The sleep control of the peripheral circuit of the LL frequency synthesizer 224 becomes possible, and the power saving can be realized.

[Brief description of drawings]

FIG. 1 is a diagram showing a schematic configuration of a time division multiplexing digital wireless terminal device used in an embodiment of the present invention.

FIG. 2 is a diagram showing a schematic configuration of a high frequency unit used in one embodiment.

FIG. 3 is a diagram for explaining burst timing according to an embodiment.

FIG. 4 is a diagram for explaining variations in input impedance of a PLL frequency synthesizer.
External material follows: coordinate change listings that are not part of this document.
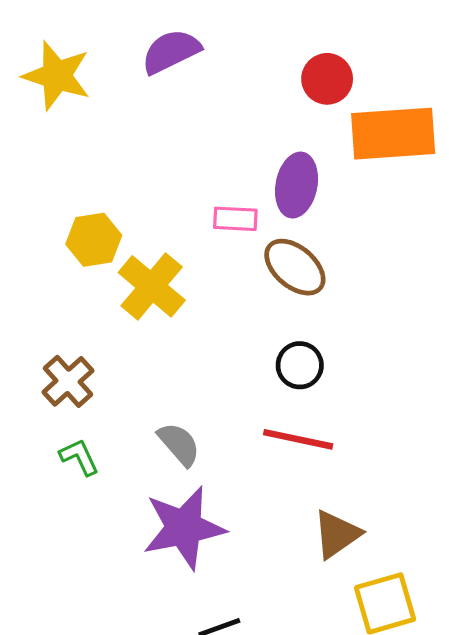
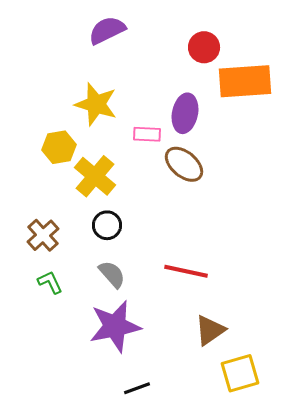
yellow star: (57, 76) -> (96, 104), moved
black circle: (300, 365) -> (107, 225), moved

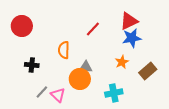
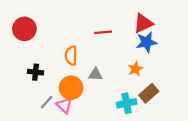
red line: (93, 29) -> (103, 32), turned 42
brown rectangle: (148, 71) -> (149, 93), moved
orange circle: (80, 79) -> (71, 88), moved

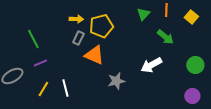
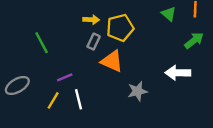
green triangle: (143, 14) -> (169, 14), turned -32
green arrow: (165, 37) -> (194, 40), turned -78
purple line: (40, 63) -> (65, 77), moved
white arrow: (151, 65) -> (178, 73), turned 30

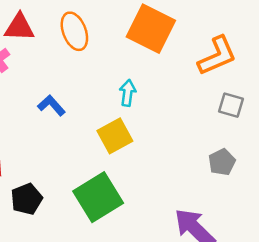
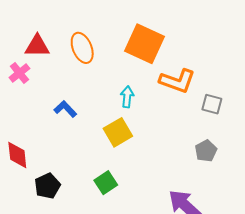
orange L-shape: (217, 56) -> (177, 81), moved, turned 45
green square: (98, 197) -> (106, 183), size x0.6

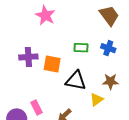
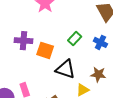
green rectangle: (81, 48) -> (75, 38), turned -56

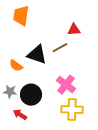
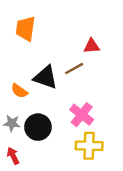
red arrow: (20, 115) -> (13, 156), moved, turned 32

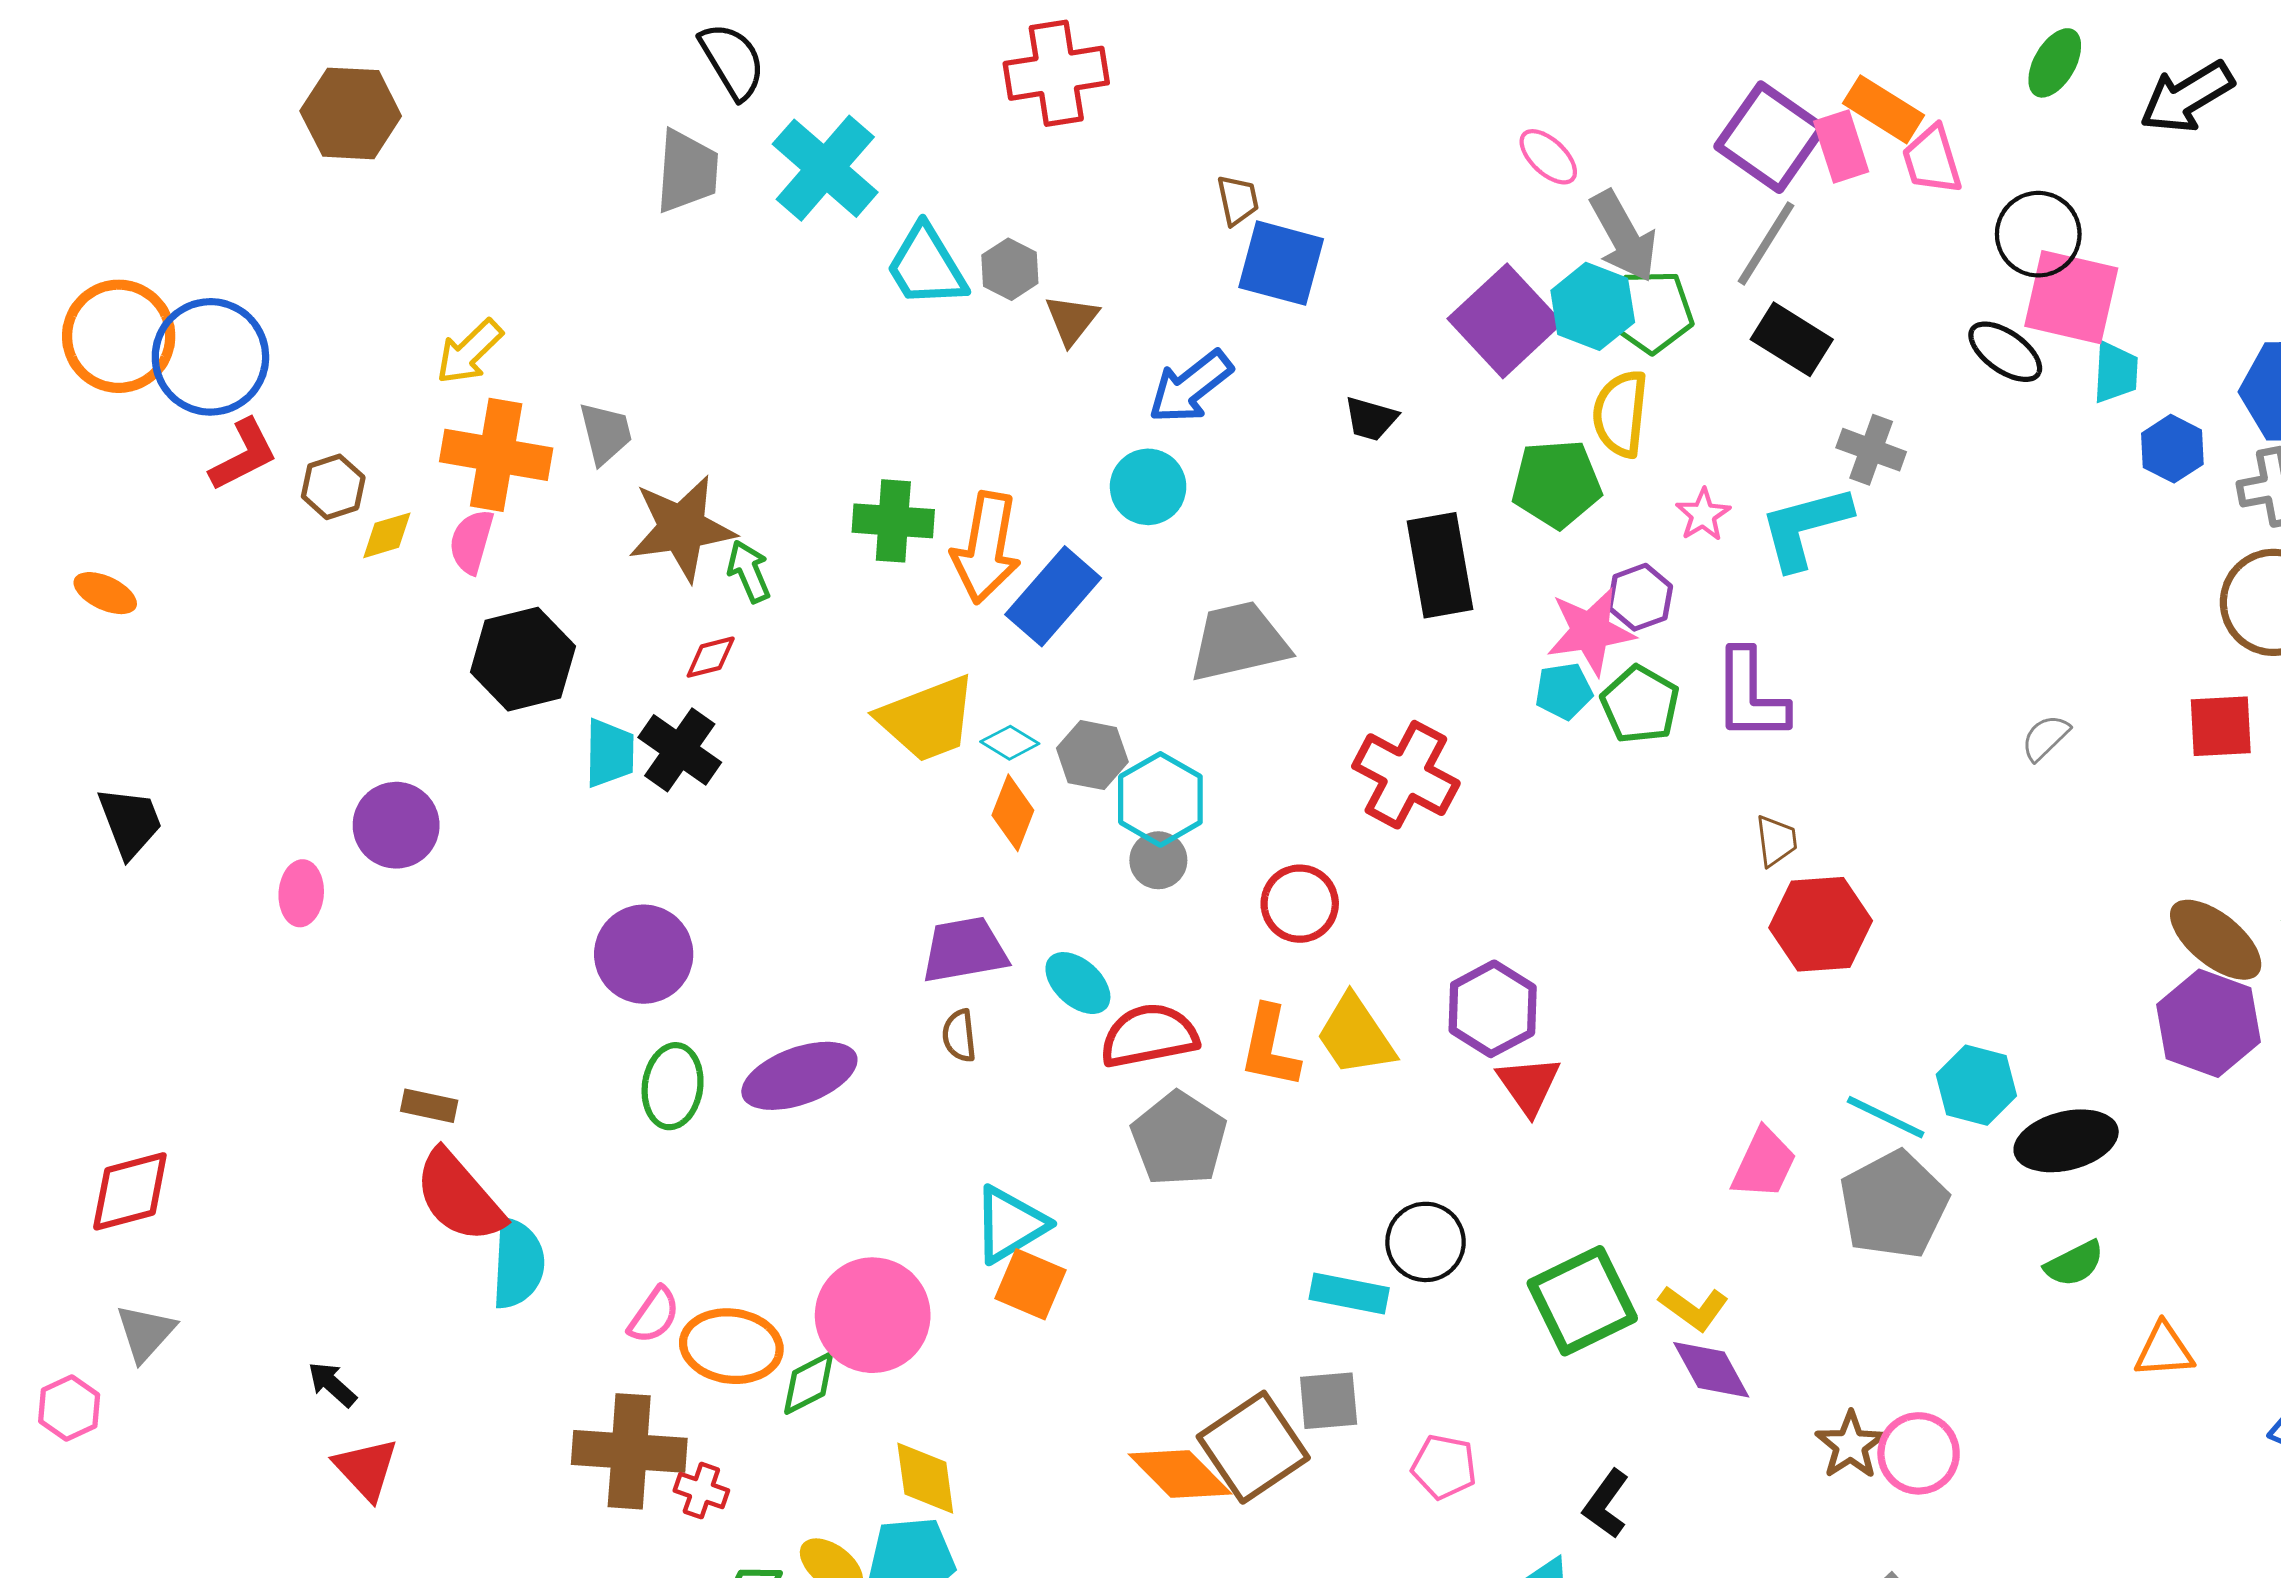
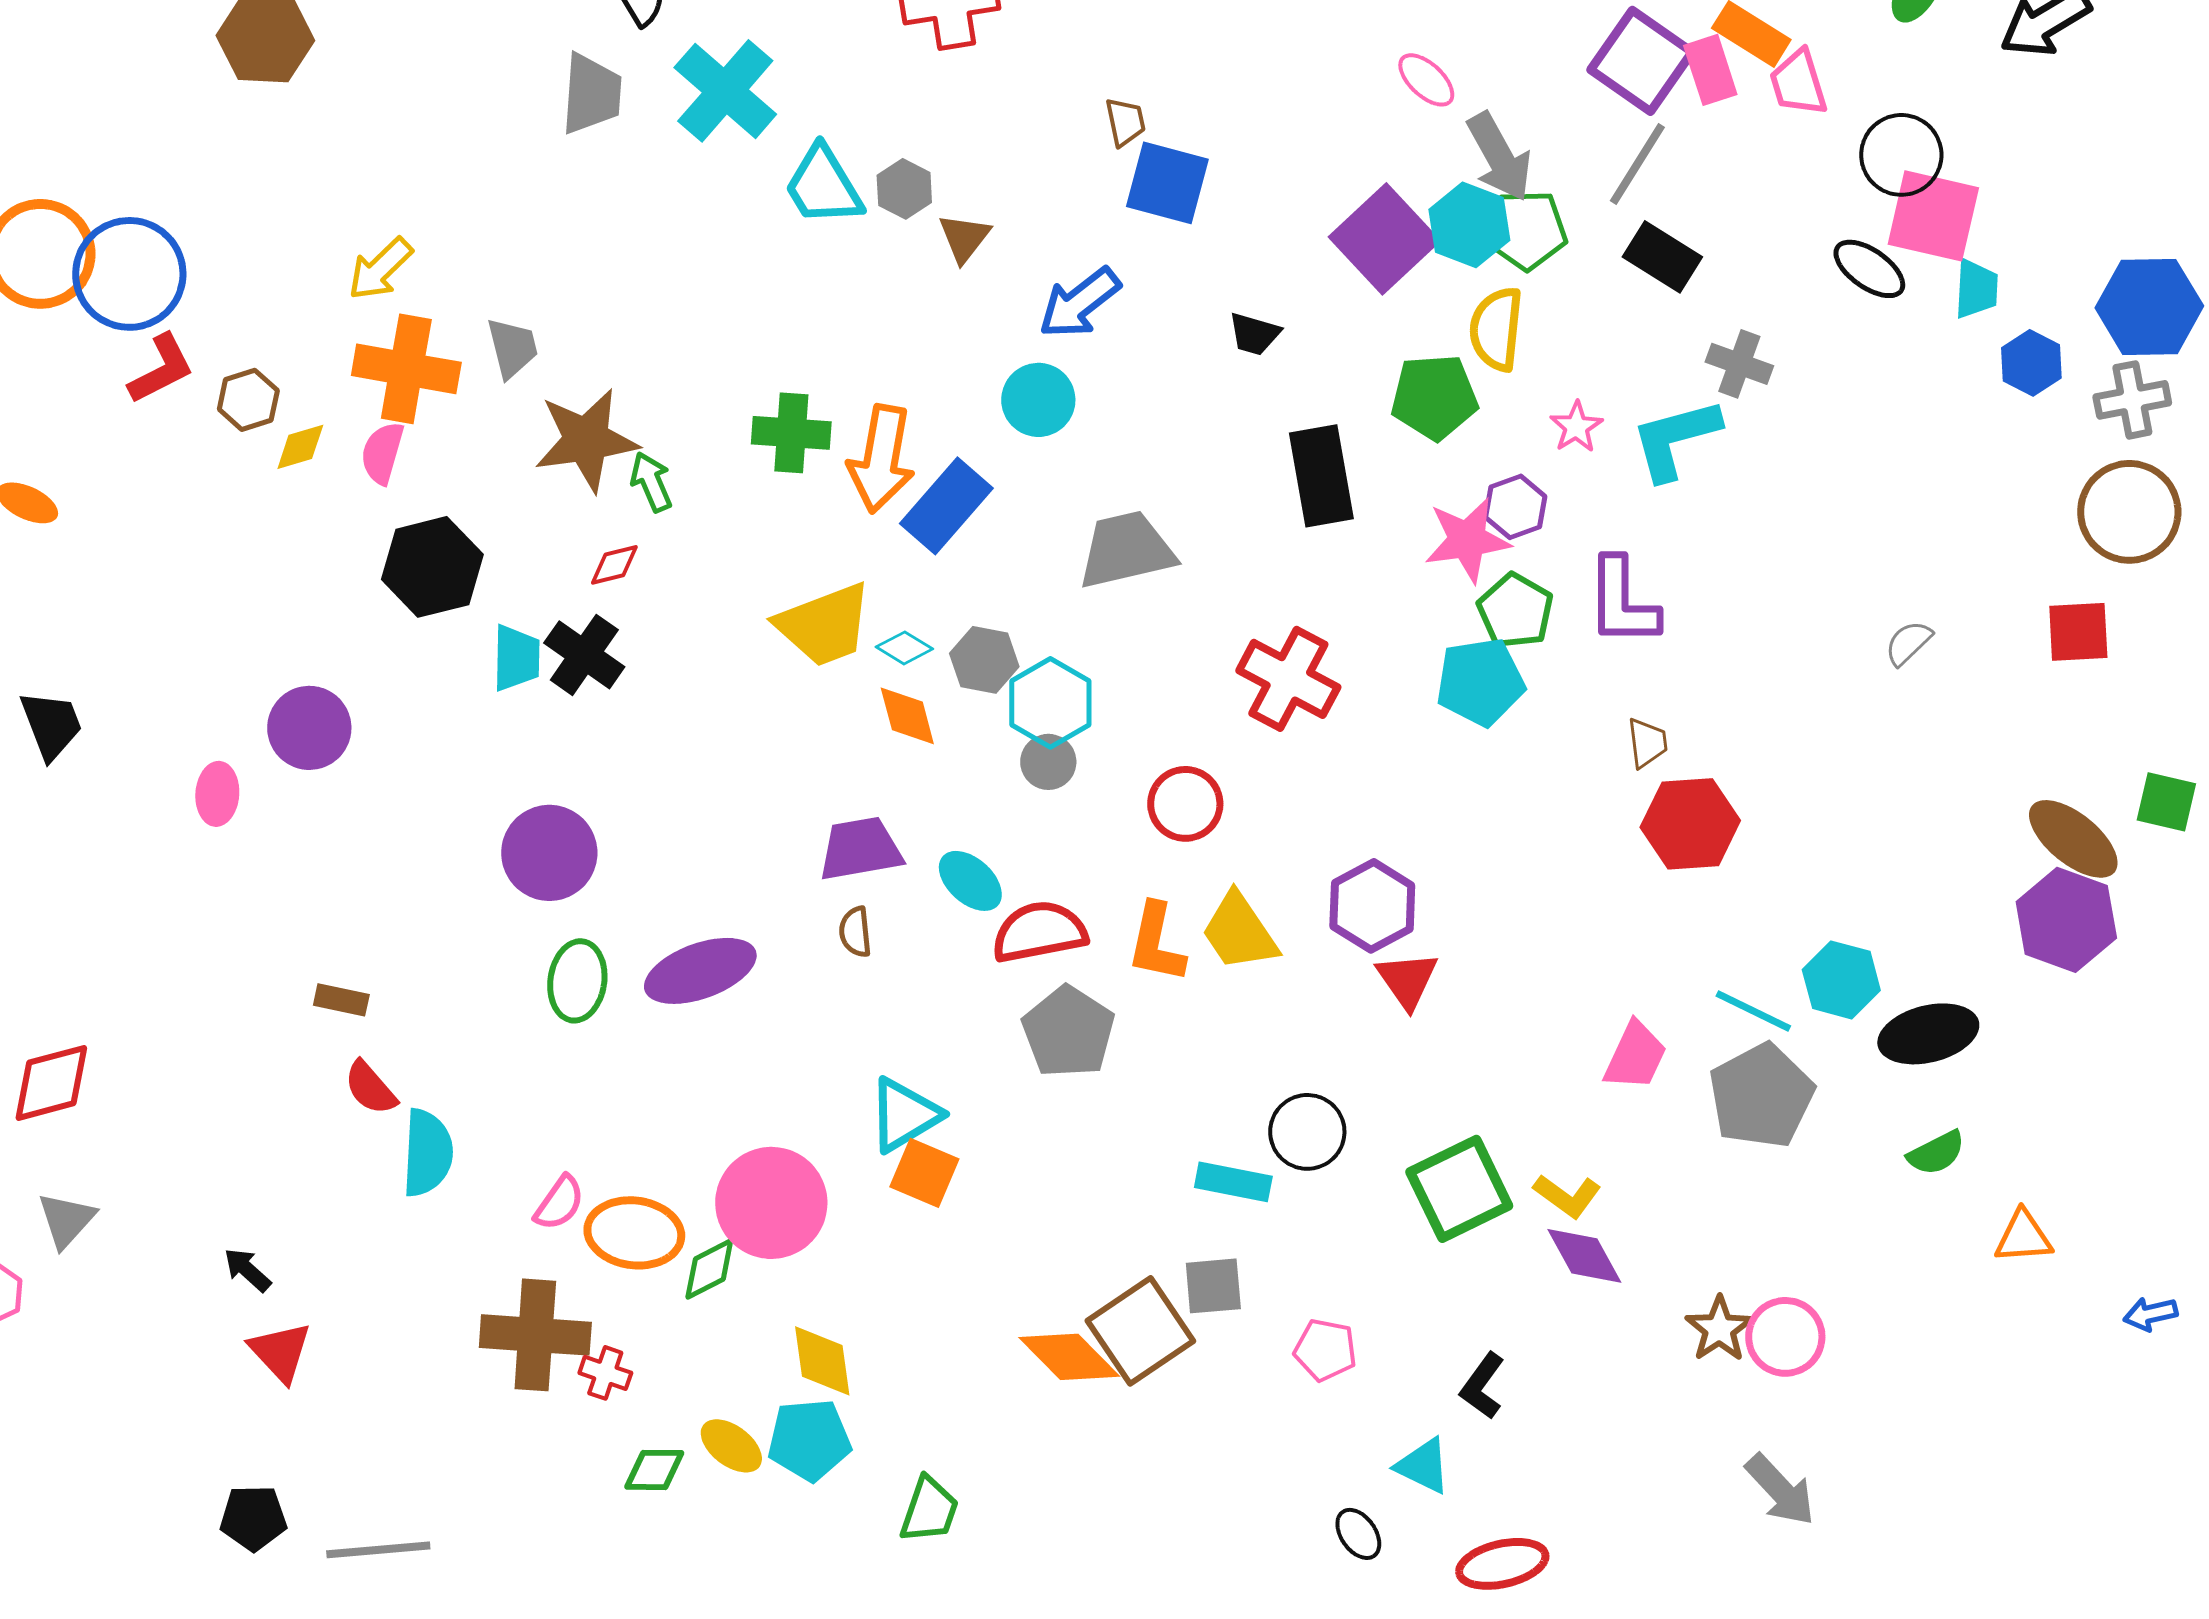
cyan pentagon: (1564, 691) -> (1480, 682), moved, size x1.6
orange diamond: (1013, 813) -> (907, 716), turned -36
red semicircle: (459, 1197) -> (370, 1088), size x0.6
FIG. 5 is a diagram showing a schematic configuration of a high frequency unit used in a conventional time division multiplexing digital wireless terminal device.

[Explanation of symbols]

 100 ... Antenna, 200 ... High frequency part, 211 ... Antenna switch part, 220 ... Reception part, 221 ... RF amplifier, 222 ... First stage mixer, 223 ... Buffer amplifier, 225 ... IF amplifier, 226, 2291 ... Bandpass filter (BPF), 227 ... Second stage mixer, 228 ... Local oscillator, 229 ... IF amplifier, 230 ... Transmitting section, 231 ... Bandpass filter (BPF), 232 ... Mixer, 233 ... Power amplifier, 224 ... PLL frequency synthesizer , 240 ... Changeover switch, 250 ... Resistor, 13 ... Modem, 14 ... TDMA, 15 ... Speech codec, 16 ... PCM, 17 ... Amplifier, 18 ... Receiver speaker, 19 ... Microphone, 20 ... Control section, 21 ... ROM , 22 ... RAM, 23 ... Recording / playback circuit, 24 ... Memory 25 ... display unit, 26 ... key input unit.

Claims (2)

[Claims] 1. A digital wireless terminal device having a high frequency unit for performing frequency conversion processing using a PLL frequency synthesizer on a signal transmitted / received at a predetermined burst timing, wherein the digital wireless terminal device is connected to the PLL frequency synthesizer at the predetermined burst timing. Switching means for switching operation, and non-burst timing other than the predetermined burst timing at which the impedance is set to be substantially equal to the input impedance of the PLL frequency synthesizer at the predetermined burst timing and the switching means transmits and receives the signal. And a impedance element connected to the PLL frequency synthesizer. 2. The digital wireless terminal device according to claim 1, wherein the impedance element comprises a resistor.